Ir. Soekarno1 (6 Juni 1901-21 Juni 1970) adalah Presiden Indonesia
pertama yang menjabat pada periode 1945-1966. Ia memainkan peranan
penting untuk memerdekakan bangsa Indonesia dari penjajahan Belanda. Ia
adalah penggali Pancasila. Ia adalah Proklamator Kemerdekaan Indonesia
(bersama dengan Mohammad Hatta) yang terjadi pada tanggal 17 Agustus
1945.
Ia menerbitkan Surat Perintah 11 Maret 1966 Supersemar yang
kontroversial itu, yang konon, antara lain isinya adalah menugaskan
Letnan Jenderal Soeharto untuk mengamankan dan menjaga kewibawaannya.

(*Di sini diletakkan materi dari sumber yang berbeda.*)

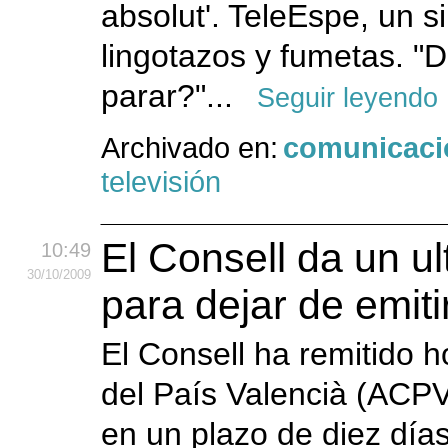
absolut'. TeleEspe, un s
lingotazos y fumetas. "
parar?"...
Seguir leyendo
Archivado en:
comunicaci
televisión
El Consell da un u
10:49
30
/10
/2009
para dejar de emit
El Consell ha remitido h
del País Valencià (ACPV)
en un plazo de diez días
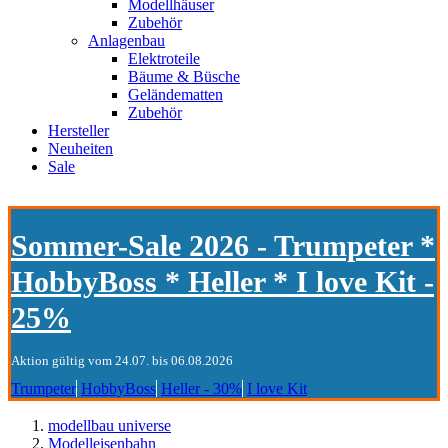
Modellhäuser
Zubehör
Anlagenbau
Elektroteile
Bäume & Büsche
Geländematten
Zubehör
Hersteller
Neuheiten
Sale
Sommer-Sale 2026 - Trumpeter *
HobbyBoss * Heller * I love Kit -
25%
Aktion gültig vom 24.07. bis 06.08.2026
Trumpeter
HobbyBoss
Heller - 30%
I love Kit
modellbau universe
Modelleisenbahn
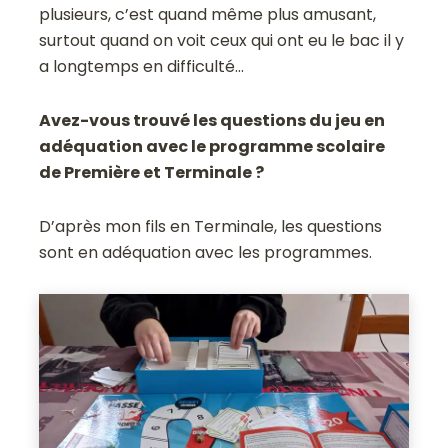
plusieurs, c’est quand même plus amusant,
surtout quand on voit ceux qui ont eu le bac il y
a longtemps en difficulté…
Avez-vous trouvé les questions du jeu en
adéquation avec le programme scolaire
de Première et Terminale ?
D’après mon fils en Terminale, les questions
sont en adéquation avec les programmes.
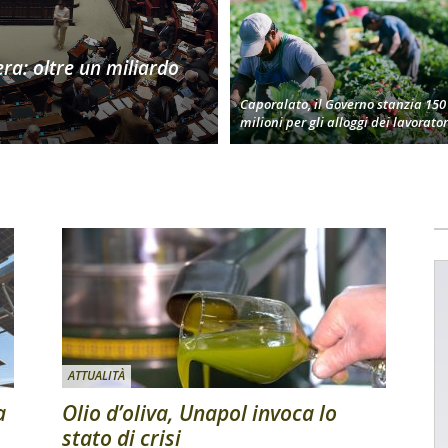
era: oltre un miliardo
Caporalato, il Governo stanzia 150
milioni per gli alloggi dei lavorator
ATTUALITÀ
a
Olio d’oliva, Unapol invoca lo
stato di crisi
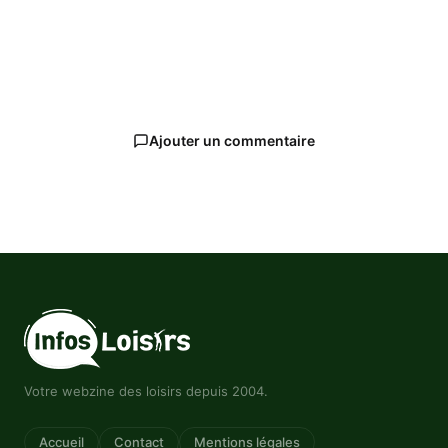
Ajouter un commentaire
Votre webzine des loisirs depuis 2004.
Accueil
Contact
Mentions légales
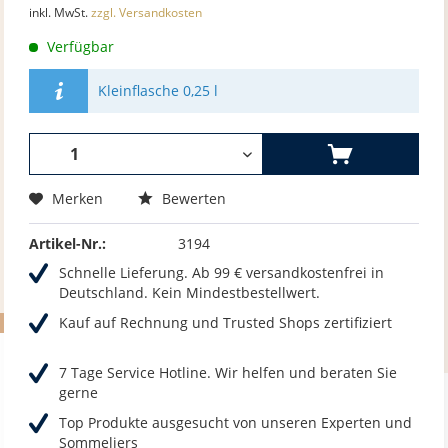
inkl. MwSt.
zzgl. Versandkosten
Verfügbar
Kleinflasche 0,25 l
Merken
Bewerten
Artikel-Nr.:
3194
Schnelle Lieferung. Ab 99 € versandkostenfrei in
Deutschland. Kein Mindestbestellwert.
Kauf auf Rechnung und Trusted Shops zertifiziert
7 Tage Service Hotline. Wir helfen und beraten Sie
gerne
Top Produkte ausgesucht von unseren Experten und
Sommeliers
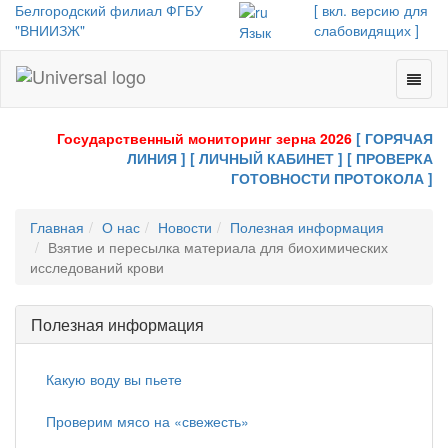
Белгородский филиал ФГБУ
[ вкл. версию для
"ВНИИЗЖ"
слабовидящих ]
Язык
Toggl
Universal
naviga
-
go
Государственный мониторинг зерна 2026
[ ГОРЯЧАЯ
to
ЛИНИЯ ]
[ ЛИЧНЫЙ КАБИНЕТ ]
[ ПРОВЕРКА
homepage
ГОТОВНОСТИ ПРОТОКОЛА ]
Главная
О нас
Новости
Полезная информация
Взятие и пересылка материала для биохимических
исследований крови
Полезная информация
Какую воду вы пьете
Проверим мясо на «свежесть»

Tetapi Supersemar tersebut disalahgunakan oleh Letnan Jenderal Soeharto
untuk merongrong kewibawaannya dengan jalan menuduhnya ikut mendalangi
Gerakan 30 September. Tuduhan itu menyebabkan Majelis Permusyawaratan
Rakyat Sementara yang anggotanya telah diganti dengan orang yang pro
Soeharto, mengalihkan kepresidenan kepada Soeharto.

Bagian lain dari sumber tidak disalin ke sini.